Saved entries
=-=-=

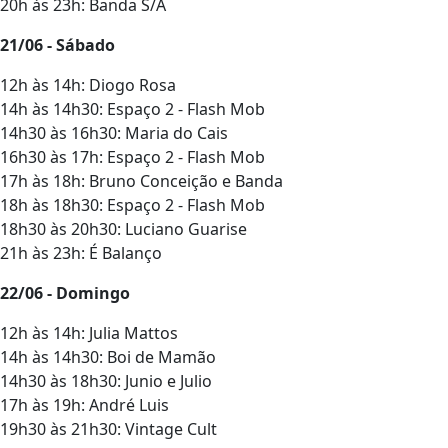
20h às 23h: Banda S/A
21/06 - Sábado
12h às 14h: Diogo Rosa
14h às 14h30: Espaço 2 - Flash Mob
14h30 às 16h30: Maria do Cais
16h30 às 17h: Espaço 2 - Flash Mob
17h às 18h: Bruno Conceição e Banda
18h às 18h30: Espaço 2 - Flash Mob
18h30 às 20h30: Luciano Guarise
21h às 23h: É Balanço
22/06 - Domingo
12h às 14h: Julia Mattos
14h às 14h30: Boi de Mamão
14h30 às 18h30: Junio e Julio
17h às 19h: André Luis
19h30 às 21h30: Vintage Cult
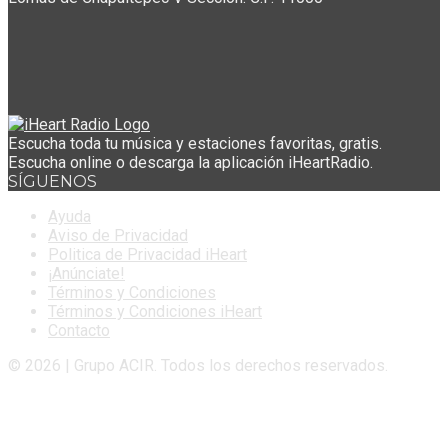
Escucha toda tu música y estaciones favoritas, gratis.
Escucha online o descarga la aplicación iHeartRadio.
SÍGUENOS
Ayuda
Aviso de Privacidad
Politica de Privacidad iHeart
¡Anúnciate!
Términos y Condiciones
Términos y Condiciones iHeart
Contacto
© 2026 | Grupo ACIR. Todos los derechos reservados.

=-=-=

What you have to do: What's needed is an exact retyping of the records, pictures excluded.

Task result:
20h às 23h: Banda S/A
21/06 - Sábado
12h às 14h: Diogo Rosa
14h às 14h30: Espaço 2 - Flash Mob
14h30 às 16h30: Maria do Cais
16h30 às 17h: Espaço 2 - Flash Mob
17h às 18h: Bruno Conceição e Banda
18h às 18h30: Espaço 2 - Flash Mob
18h30 às 20h30: Luciano Guarise
21h às 23h: É Balanço
22/06 - Domingo
12h às 14h: Julia Mattos
14h às 14h30: Boi de Mamão
14h30 às 18h30: Junio e Julio
17h às 19h: André Luis
19h30 às 21h30: Vintage Cult
Escucha toda tu música y estaciones favoritas, gratis.
Escucha online o descarga la aplicación iHeartRadio.
SÍGUENOS
Ayuda
Aviso de Privacidad
Politica de Privacidad iHeart
¡Anúnciate!
Términos y Condiciones
Términos y Condiciones iHeart
Contacto
© 2026 | Grupo ACIR. Todos los derechos reservados.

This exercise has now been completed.